13:投げられた眼鏡(アルシオ視点)
影武者になったメーテルに、ベツィリア王女として動くための基本を教え込むようになって数日後。
アルシオは騎士のフリをしながら王宮内の情報を収集していた。
訓練場に顔を出し、他の王子の騎士と交流し、とりあえず動き回っている。
(それにしても、メーテルには驚かされてばかりだ)
王宮で必要なマナーも(何故か男性向けのものだったが)完璧に覚えているし、動きにそつがない。覚えもいい。

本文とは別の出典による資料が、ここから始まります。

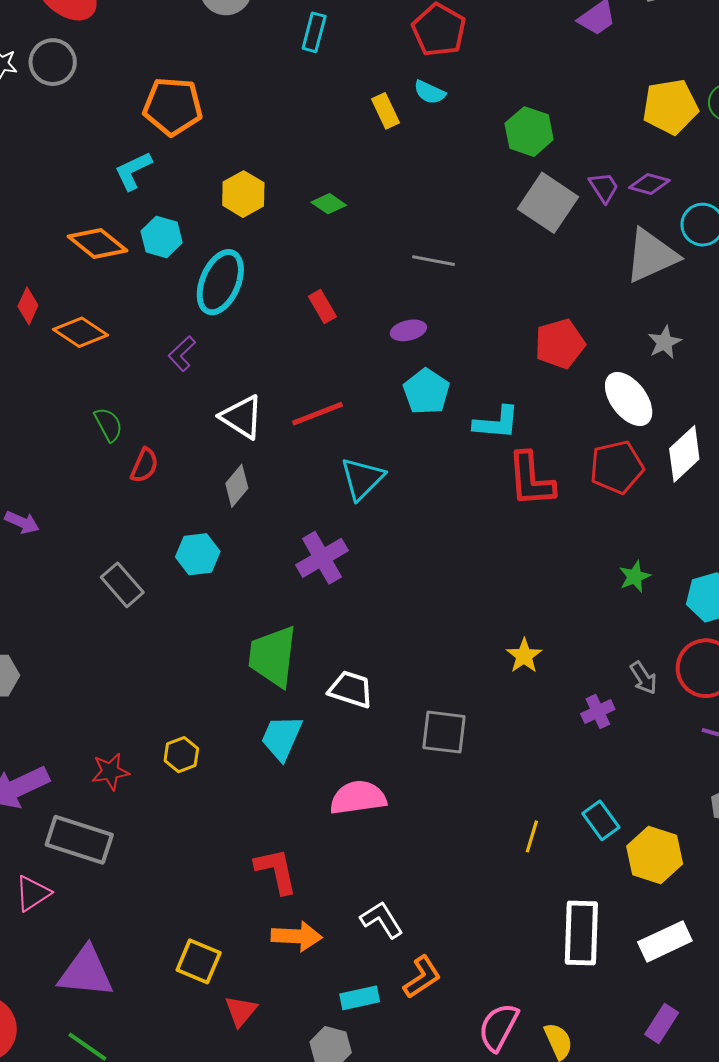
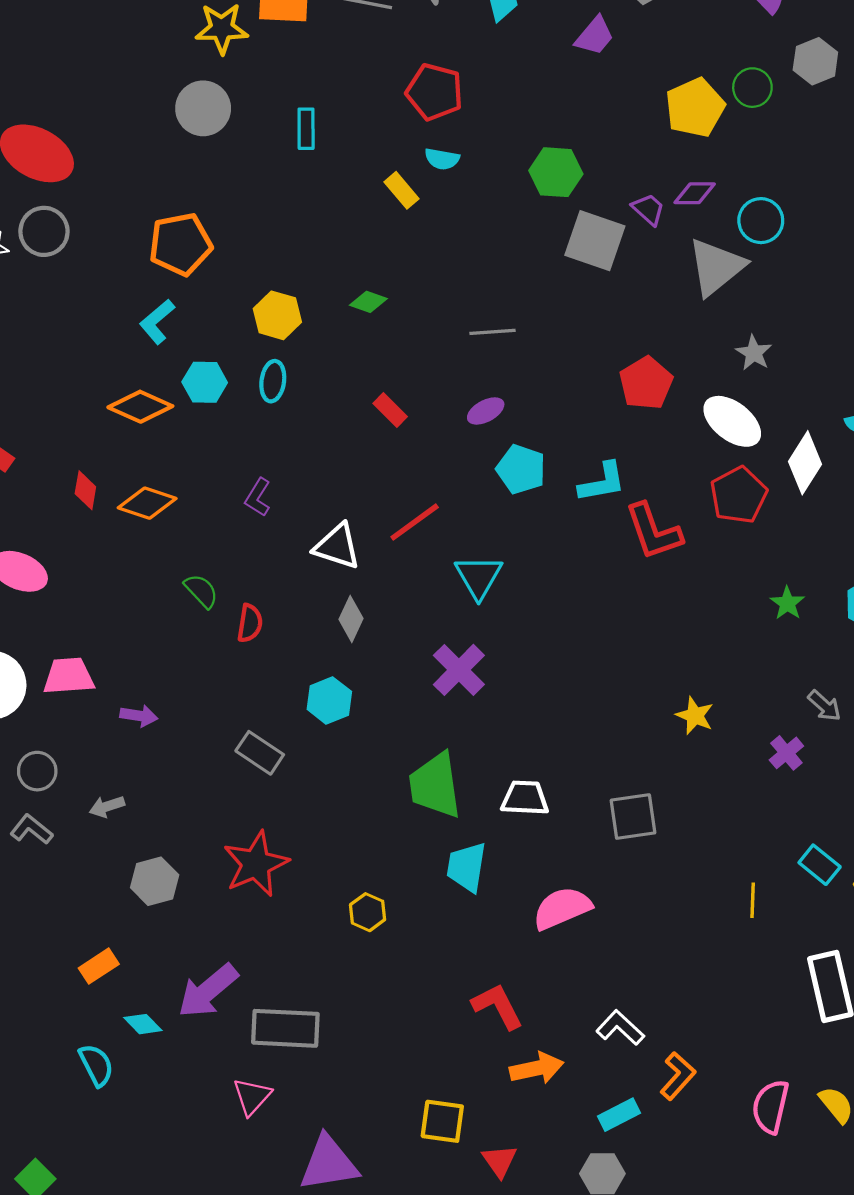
cyan ellipse: (220, 282) -> (273, 381), moved, size x0.6
red star: (110, 772) -> (256, 864), moved, size x1.6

これなら、もともとの動きを女性っぽく整えていくくらいで済むだろう。
(本人は無自覚だが、これは辺境伯家の七男に、相当大事にされてるんじゃないか?)
そんな気がする。
大体メーテルは、ベツィリアとして完璧な女装を頑張ってきたアルシオが認めるくらいの美人だ。
普段は瓶底眼鏡でわかりにくいが、よく見れば判別できる。
そんな年頃の女性が、浮いた話の一つもなく、聞いた話では婚約者もいない。
花嫁修業という名目はあるものの、かなり遠い地から単身で王宮に来ている。
(謎だ……)
彼女は何者なのか。過去に何があったのか。
ただ影武者を頼んだだけの間柄だが、彼女の共感の言葉に救われた自分がいる。
メーテルはアルシオが自由になれるようにと言ってくれた。
(どうしてしまったんだろう、俺は……)
この王宮の中、久々に部下以外で話しやすい、気を許せそうな相手が見つかったからだろうか。
何故かメーテルのことが気になった。
※
ふと、前を見ると渡り廊下の向こうにメーテルが見えた。
ハインリーの侍女たちと何やら揉めている様子だ。
というか、三人の侍女に一方的に詰め寄られている。
何があったのだろうか。
(メーテル、大丈夫か?)
気になってそちらへ足を向ける。
一人の侍女がメーテルの眼鏡を奪い、もう一人の侍女が同時に彼女を突き飛ばす。
メーテルは芝生の庭の上に転んだ。
眼鏡を奪った侍女は、それを庭のほうへと大きく投げる。
軌道を描いて宙を舞う眼鏡を追いかけ、アルシオは慌ててそれを受け止めた。
理由はわからないが、なんだか、ものすごくモヤモヤする。
新人をいびる侍女たちにも、やられっぱなしのメーテルにもだ。
「何をしている!」
侍女たちのほうへ向き直り、ずかずかと近づいていく。
「なによ、騎士風情が偉そうに! わたくしを、どこの家の者だと思っているの?」
「そうよ……って、あら、なかなかいい男。その紋章、ベツィリア様のところの騎士ね?」
侍女が服の色で判別できるように、騎士も紋章の色や形で所属を判別できるようになっていた。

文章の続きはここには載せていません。